### Task statement
Wherever the word "full" appears in the entries, copy the whole line.

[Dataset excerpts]

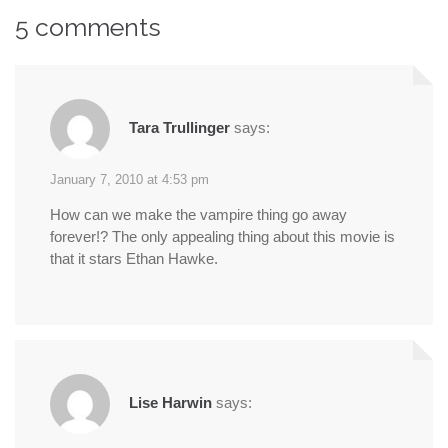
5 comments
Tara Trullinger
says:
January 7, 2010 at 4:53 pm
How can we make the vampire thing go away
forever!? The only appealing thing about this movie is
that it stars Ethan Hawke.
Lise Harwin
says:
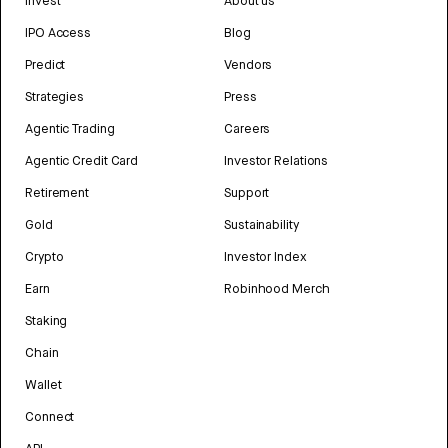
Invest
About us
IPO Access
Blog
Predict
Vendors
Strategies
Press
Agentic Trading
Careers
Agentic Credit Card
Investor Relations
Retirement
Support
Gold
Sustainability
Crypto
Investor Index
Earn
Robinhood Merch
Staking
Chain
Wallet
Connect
...
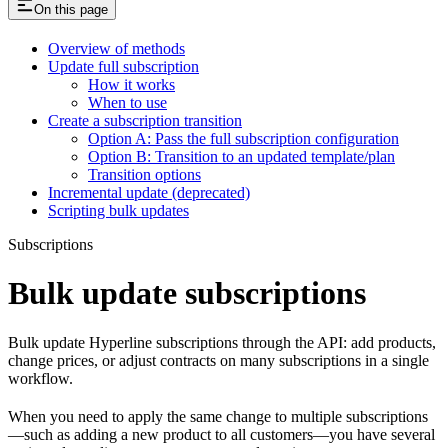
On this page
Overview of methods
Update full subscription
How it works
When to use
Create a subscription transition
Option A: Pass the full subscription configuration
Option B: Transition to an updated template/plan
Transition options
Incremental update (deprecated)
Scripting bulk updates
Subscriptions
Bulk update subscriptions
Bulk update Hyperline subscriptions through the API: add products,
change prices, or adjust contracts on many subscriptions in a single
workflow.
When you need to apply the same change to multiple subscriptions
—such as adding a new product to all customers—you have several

### Exercise solution
Update full subscription
Option A: Pass the full subscription configuration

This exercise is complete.